One common question in regards to the establishment of an SMSF is ‘how much do we need to start one?’
The answer is simple: It depends!
If you read the information out there regarding this subject, you will find that the recommended minimum amount required for establishing a SMSF is $200,000. This figure is based on one thing – the cost of operating an SMSF when compared to the management and administration fees charged by retail and industry superannuation funds.
Sounds good in theory. On average a retail superannuation fund will charge 1.37% of your balance in administration and investment management costs – so if you have a $200,000 in a SMSF, your annual accounts, audit and administration fees are expected to be $2,740 – which is pretty reasonable.
However, this theory has a major flaw. A SMSF is nothing like an industry or retail superannuation fund. A SMSF gives you total control and freedom of choice regarding your investments, offers flexibility and you are able to utilise advanced wealth building strategies that are simply not available to the average industry or retail super fund member.
Comparing the operating cost of an SMSF to an industry or retail super fund is like comparing the cost of servicing a Porsche to the cost of servicing a 2004 Toyota Camry. A SMSF should cost you more per annum when compared to other types of super funds – this is the premium you pay for having a superior vehicle to build your wealth.
That said there is no reason to unnecessarily pay exorbitant amounts in administration costs. The more you can save when you first start your fund, the more you will have to invest!
Another consideration when determining how much is enough to start an SMSF is the ability to diversify. Diversification is basically the splitting up of your investment monies over different asset ‘classes’ such as cash, Australian Shares, International Shares, Fixed Interest, Property etc.
The more money you have to invest, the easier it is to spread your monies over the different asset classes and in theory your returns will be more stable and consistent in terms of income and capital growth.

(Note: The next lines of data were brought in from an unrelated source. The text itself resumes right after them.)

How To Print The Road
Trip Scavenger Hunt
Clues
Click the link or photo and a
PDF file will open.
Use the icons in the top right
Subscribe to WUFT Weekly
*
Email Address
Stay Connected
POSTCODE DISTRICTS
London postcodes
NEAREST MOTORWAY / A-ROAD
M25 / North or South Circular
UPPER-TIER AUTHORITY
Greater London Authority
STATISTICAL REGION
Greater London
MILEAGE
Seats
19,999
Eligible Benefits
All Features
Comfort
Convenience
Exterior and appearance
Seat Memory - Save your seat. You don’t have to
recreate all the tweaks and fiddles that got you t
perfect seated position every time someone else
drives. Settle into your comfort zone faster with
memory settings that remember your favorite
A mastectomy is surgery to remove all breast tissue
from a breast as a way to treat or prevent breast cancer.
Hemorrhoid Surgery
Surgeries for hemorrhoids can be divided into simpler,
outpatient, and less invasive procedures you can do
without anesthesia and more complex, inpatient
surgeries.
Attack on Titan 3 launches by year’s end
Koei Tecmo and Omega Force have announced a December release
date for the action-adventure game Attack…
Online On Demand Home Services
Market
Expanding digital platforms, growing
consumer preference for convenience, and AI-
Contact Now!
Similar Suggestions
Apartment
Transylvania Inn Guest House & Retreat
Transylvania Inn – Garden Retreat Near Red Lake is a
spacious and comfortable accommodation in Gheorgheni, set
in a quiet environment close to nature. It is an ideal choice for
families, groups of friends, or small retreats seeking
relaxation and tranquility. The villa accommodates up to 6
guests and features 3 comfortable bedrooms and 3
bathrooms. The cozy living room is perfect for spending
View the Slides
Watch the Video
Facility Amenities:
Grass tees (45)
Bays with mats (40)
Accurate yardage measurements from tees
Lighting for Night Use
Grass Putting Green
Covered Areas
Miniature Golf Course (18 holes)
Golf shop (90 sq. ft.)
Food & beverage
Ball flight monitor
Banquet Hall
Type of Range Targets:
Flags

With a smaller amount of funds, you may be able to achieve diversification through investing via a managed fund; however this simply adds another layer of fees – meaning you may as well have left your money in an industry or retail fund. This brings me to my next point – quality.
The quality of your investments is the key. Someone who investments $100,000 in high quality investments under a well considered and consistent investment strategy over the long run is going to better than someone who investments more money in poor quality investments or who chops and changes their investment strategy every year or so.
Through my employment as a Chartered Accountant, I have seen hundreds of sets of SMSF accounts. All the SMSFs that have performed well over a long period of time have one thing in common – they have high quality investments and they stick with them.
OK – so how does this answer the question of how much is required to start up an SMSF?
Firstly you need to ask yourself if you are planning to buy high quality investments or are you just going to jump on the bandwagon of the person promoting the latest investment scheme and throw your superannuation savings at it?
Secondly you need to know how much you need to invest to obtain those high quality investments. For example if you are going to buy a cash flow positive property using an SMSF loan, how much do you need to cover a large enough deposit and the associated purchase and set up costs?
Thirdly you need to know how much it is going to cost you per year to run your fund. Be realistic, work out how much as a percentage of your total superannuation savings will be eaten up every year, and if this percentage is acceptable to you in regards to what you are getting into return then you should be able to make your decision.
Once you can answer the above three questions you will have a really good idea of exactly how much you will need to be able to commence your own SMSF and take control of your retirement savings and wealth creation.